A total of 389 participants met the parent study criteria and were randomly assigned to receive the phytoestrogen genistein (n = 198) or placebo (n = 191). About 40% of participants in both groups did not experience hot flushes, and the evaluation was performed in a subgroup of 236 participants (genistein, n = 119; placebo, n = 117). Reductions from the baseline in the frequency and severity of hot flushes were the principal criteria of efficacy. Endometrial thickness was evaluated by ultrasonography. The maturation value was also used to determine hormonal action on the vaginal cells.

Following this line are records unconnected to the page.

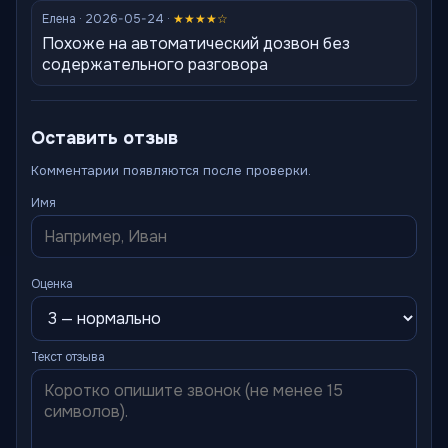
Елена · 2026-05-24 ·
★★★★☆
Похоже на автоматический дозвон без
содержательного разговора
Оставить отзыв
Комментарии появляются после проверки.
Имя
Оценка
Текст отзыва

There were no significant differences in vasomotor symptoms between groups at the baseline (4.4 +/- 0.33 hot flushes per day in the genistein group and 4.2 +/- 0.35 hot flushes per day in the control group). After 12 months of genistein therapy, there was a significant reduction (-56.4%) in the mean number of hot flushes, with a significant difference compared with the control group. After 24 months, there was no further decrease in the number of hot flushes in both groups. No significant difference was found in mean endometrial thickness and the maturation value score between the two groups, either at the baseline or after 24 months.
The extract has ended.